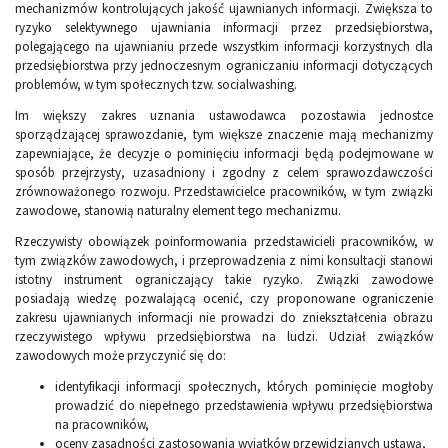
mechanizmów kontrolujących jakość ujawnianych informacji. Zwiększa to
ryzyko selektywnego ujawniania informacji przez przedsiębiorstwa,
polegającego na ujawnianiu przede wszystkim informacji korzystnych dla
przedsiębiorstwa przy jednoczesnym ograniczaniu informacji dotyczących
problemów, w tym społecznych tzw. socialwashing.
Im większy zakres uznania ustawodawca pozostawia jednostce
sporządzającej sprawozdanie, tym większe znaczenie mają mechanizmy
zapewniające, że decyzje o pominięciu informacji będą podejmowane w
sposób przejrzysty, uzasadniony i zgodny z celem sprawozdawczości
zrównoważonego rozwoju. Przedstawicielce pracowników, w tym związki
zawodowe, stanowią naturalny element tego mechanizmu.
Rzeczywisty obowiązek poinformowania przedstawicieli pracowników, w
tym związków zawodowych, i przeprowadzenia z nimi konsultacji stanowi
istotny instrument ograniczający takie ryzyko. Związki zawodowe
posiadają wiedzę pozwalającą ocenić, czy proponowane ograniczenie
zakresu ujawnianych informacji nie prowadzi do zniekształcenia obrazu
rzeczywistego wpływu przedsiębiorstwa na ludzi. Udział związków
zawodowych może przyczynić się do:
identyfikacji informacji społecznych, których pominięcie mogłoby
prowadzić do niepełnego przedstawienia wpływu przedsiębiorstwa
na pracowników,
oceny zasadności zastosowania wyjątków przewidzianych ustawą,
--
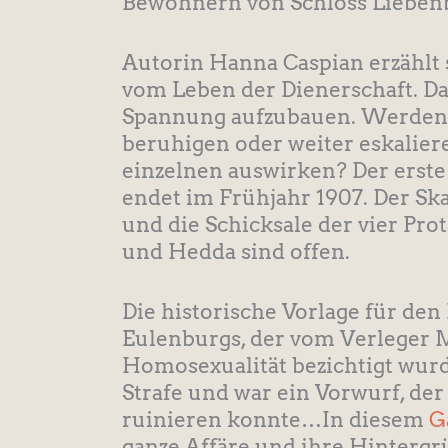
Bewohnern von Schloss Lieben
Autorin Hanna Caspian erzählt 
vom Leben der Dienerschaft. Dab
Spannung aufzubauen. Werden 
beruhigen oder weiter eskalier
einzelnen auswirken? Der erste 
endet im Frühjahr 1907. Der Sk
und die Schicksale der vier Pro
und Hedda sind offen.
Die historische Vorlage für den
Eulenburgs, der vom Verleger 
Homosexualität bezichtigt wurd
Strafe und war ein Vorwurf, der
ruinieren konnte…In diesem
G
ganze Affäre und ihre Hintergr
* * *
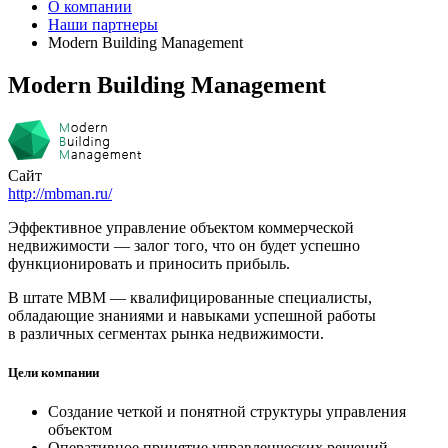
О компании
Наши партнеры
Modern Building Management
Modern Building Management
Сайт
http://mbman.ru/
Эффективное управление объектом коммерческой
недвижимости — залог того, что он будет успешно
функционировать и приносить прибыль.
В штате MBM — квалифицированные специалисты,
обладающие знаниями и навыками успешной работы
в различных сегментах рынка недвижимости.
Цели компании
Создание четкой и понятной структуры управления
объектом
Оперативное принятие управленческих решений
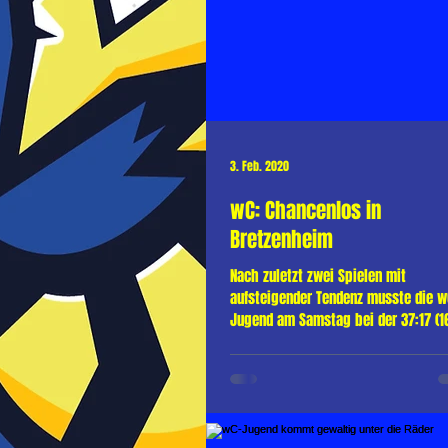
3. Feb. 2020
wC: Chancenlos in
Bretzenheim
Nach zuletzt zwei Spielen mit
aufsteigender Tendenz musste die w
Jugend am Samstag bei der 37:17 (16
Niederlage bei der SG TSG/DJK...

Work request: Whatever else the listing above holds, retype exactly only the lines from the one containing "mechanizmów kontrolujących jakość" to the one containing "oceny zasadności zastosowania", both ends kept.

Solution to this problem:
mechanizmów kontrolujących jakość ujawnianych informacji. Zwiększa to
ryzyko selektywnego ujawniania informacji przez przedsiębiorstwa,
polegającego na ujawnianiu przede wszystkim informacji korzystnych dla
przedsiębiorstwa przy jednoczesnym ograniczaniu informacji dotyczących
problemów, w tym społecznych tzw. socialwashing.
Im większy zakres uznania ustawodawca pozostawia jednostce
sporządzającej sprawozdanie, tym większe znaczenie mają mechanizmy
zapewniające, że decyzje o pominięciu informacji będą podejmowane w
sposób przejrzysty, uzasadniony i zgodny z celem sprawozdawczości
zrównoważonego rozwoju. Przedstawicielce pracowników, w tym związki
zawodowe, stanowią naturalny element tego mechanizmu.
Rzeczywisty obowiązek poinformowania przedstawicieli pracowników, w
tym związków zawodowych, i przeprowadzenia z nimi konsultacji stanowi
istotny instrument ograniczający takie ryzyko. Związki zawodowe
posiadają wiedzę pozwalającą ocenić, czy proponowane ograniczenie
zakresu ujawnianych informacji nie prowadzi do zniekształcenia obrazu
rzeczywistego wpływu przedsiębiorstwa na ludzi. Udział związków
zawodowych może przyczynić się do:
identyfikacji informacji społecznych, których pominięcie mogłoby
prowadzić do niepełnego przedstawienia wpływu przedsiębiorstwa
na pracowników,
oceny zasadności zastosowania wyjątków przewidzianych ustawą,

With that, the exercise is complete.